Les bustes d’Alexandre et Louise Brongniart par Jean-Antoine Houdon

Les bustes d’Alexandre (7 ans) et Louise (5 ans) Brongniart sont deux terres cuites sur piédouche de marbre gris de Jean-Antoine Houdon (1741 Versailles – 1828 Paris) conservées au Musée du Louvre. Les portraits mesurent autour de 35 cm. Ils ont été exposés pour la première fois au Salon de 1777.https://i0.wp.com/www.culture.gouv.fr/Wave/image/joconde/0032/m503706_98ce2633_p.jpg

Ce sont des portraits privés commandés par Alexandre-Théodore Brongniart (architecte de la Bourse de Paris appelée également Palais Brongniart). Bien que différents, ils sont traités en pendant car ils se regardent.

Alexandre est vêtu d’une chemise dont le col est ouvert, ses cheveux sont ébouriffés. Louise est figurée le torse nu, ses cheveux retenus en chignon par un ruban large, elle a un air songeur. Ces sculptures sont des représentations de l’enfance très réussies. J’ai une photo de mon fils où il exactement la même attitude que Louise.
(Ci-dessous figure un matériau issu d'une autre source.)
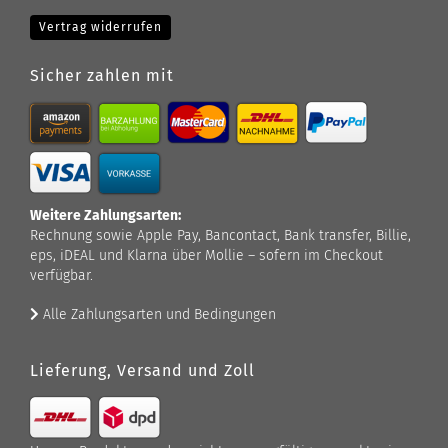
Vertrag widerrufen
Sicher zahlen mit
Weitere Zahlungsarten:
Rechnung sowie Apple Pay, Bancontact, Bank transfer, Billie,
eps, iDEAL und Klarna über Mollie – sofern im Checkout
verfügbar.
Alle Zahlungsarten und Bedingungen
Lieferung, Versand und Zoll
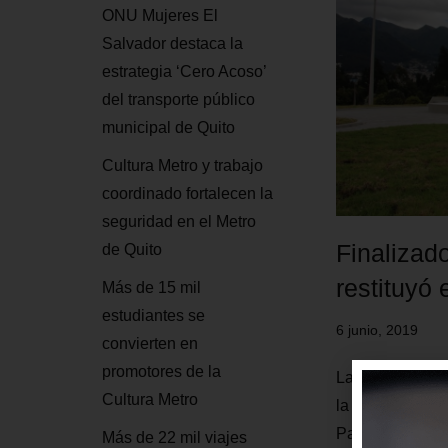
ONU Mujeres El
Salvador destaca la
estrategia ‘Cero Acoso’
del transporte público
municipal de Quito
Cultura Metro y trabajo
coordinado fortalecen la
seguridad en el Metro
Finalizado
de Quito
restituyó 
Más de 15 mil
estudiantes se
6 junio, 2019
convierten en
promotores de la
La Empresa Públ
Cultura Metro
la ciudadanía qu
Parque de El Arb
Más de 22 mil viajes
Houdon était un très grand portraitiste, il savait transcrire les émotions, les tempéraments de ses modèles dans la pierre grâce notamment à la façon dont il travaillait les yeux. Ainsi l’iris de la petite fille est creusé mais aussi la pupille, l’artiste a juste laissé une « langue pendante » de matière qui accroche la lumière et donne de l’éclat au regard.

Les portraits privés d’enfants sont très rares avant le milieu du XVIIIe siècle, beaucoup d’auteurs pensent que ce sont les écrits de Jean-Jacques Rousseau qui modifièrent les mentalités à l’égard des premières années. J’estime que ce changement est plutôt du à la baisse du taux de mortalité infantile ( certes lente mais régulière 350 décès d’enfants de moins d’un an pour mille naissance avant 1720, 263 pour 1000 dans les années entre 1750 et 1779) en effet il est difficile de s’attacher à un être qui a peu de chances de survivre.

Pourtant malgré sa virtuosité, Houdon recevra peu de commandes royales car il dirigeait son atelier comme une entreprise artisanale en produisant de nombreuses réductions de ses œuvres. La frileuse, Diane connurent de nombreuses répliques destinées à être vendues à des amateurs mais les bustes des enfants Brongniart ne furent pas reproduits du vivant de l’artiste (après ils furent souvent répliqués).